Por esto solo a Discepolin le habrían correspondido los fuegos sagrados de la Inquisición, Torquemada o lo que sufrió en la hoguera Juana de Arco. Pero hay un tango de Enrique, “Tormenta”  que es un manifiesto libelo herético de principio al fin. Es estrenado por la esposa del poeta, Tania, en la película “Cuatro corazones” de 1939, poco tiempo antes de que Hitler invadiera Polonia desatando el “infierno” de la Segunda Guerra Mundial. Marca allí el tango su cuestionamiento más duro en un poema cuasi blasfemo e injurioso donde se sostiene ante Dios que “lo que aprendí de tu mano no sirve para vivir” y que “la gente mala vive, Dios, mejor que yo” o que “el seguirte es dar ventajas y el amarte es sucumbir al mal”. Hay un verso en el tango “Tormenta” en el que Enrique Santos Discépolo se adelanta casi ochenta años a Francisco , y es en el que dice “Si la vida es el infierno”. Más claro, echale agua .

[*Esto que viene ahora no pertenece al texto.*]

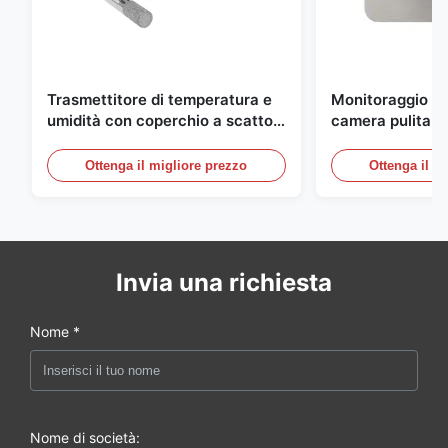
Trasmettitore di temperatura e
Monitoraggio am
umidità con coperchio a scatto
camera pulita M
integrato FD-10C, monitor in
20mA/RS485 in 
acciaio inossidabile 316L
inossidabile per
Ottenga il migliore prezzo
Ottenga il m
medico/fumo
Invia una richiesta
Nome *
Nome di società:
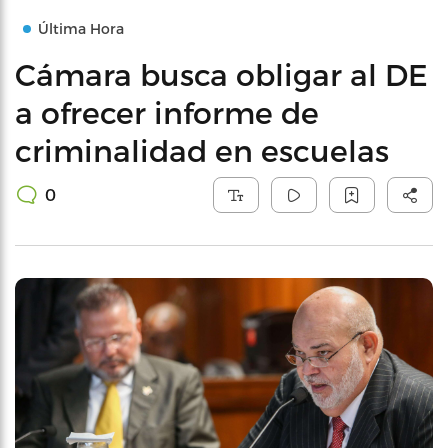
Última Hora
Cámara busca obligar al DE
a ofrecer informe de
criminalidad en escuelas
0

Si se llama “negacionistas” a los que desconocen el Holocausto. ¿Cómo llamar a los que desconfían de la existencia física y empírica del infierno como el propio Francisco? Al momento de escribir “Tormenta”, el poeta ya era famoso por sus tangos “Que vachache”, “Yira yira”, “Tres esperanzas” o “Cambalache”, pero es en su apostasía máxima, “Tormenta”, donde escribe su verdadera Summa Filosófica. Las referencias a Dios y a lo religioso se cuentan por decenas en los tangos de Discépolo  y “Tormenta” lo que hace es resumir en uno solo lo que expresa en muchos otros, como en “Canción desesperada”, donde reclama vanamente: “¿Dónde estaba Dios cuando te fuiste…?”

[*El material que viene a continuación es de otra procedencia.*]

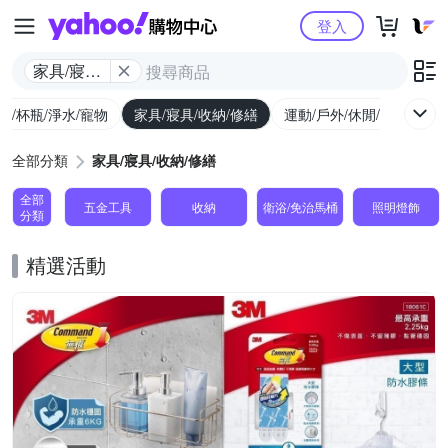
Yahoo購物中心
登入
家具/寢具/
收納/修繕
廚/杯瓶/淨水/寵物
家具/寢具/收納/修繕
運動/戶外/休閒/健身
機
全部分類
家具/寢具/收納/修繕
全部
五金工具
收納
衛浴/免治馬桶
照明燈飾
分類
精選活動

Con menos vuelo poético también roza la blasfemia Francisco Gorrindo en el tango “Gólgota” cuando afirma: “En este Gólgota cruel, donde el más vil, ese la va de juez”. Y que no decir del ateísmo en su máxima expresión que exhibe Antonio Miguel Podestá en su tango  “Como abrazado a un rencor”, donde entre otras sentencias agnósticas expresa el personaje “Yo quiero morir conmigo, sin  confesión y sin Dios” o “Yo no quiero la comedia de las lágrimas sinceras,ni palabras de consuelo ni ando en busca de un perdón, no pretendo sacramentos ni palabras funebreras, me le entrego mansamente como me entregué al botón”. Carlos Gardel inmortalizó estos versos de Podestá cuando lo grabó en Paris el 26 de mayo de 1931. Esa grabación es memorable, y me consta que Francisco la conoce.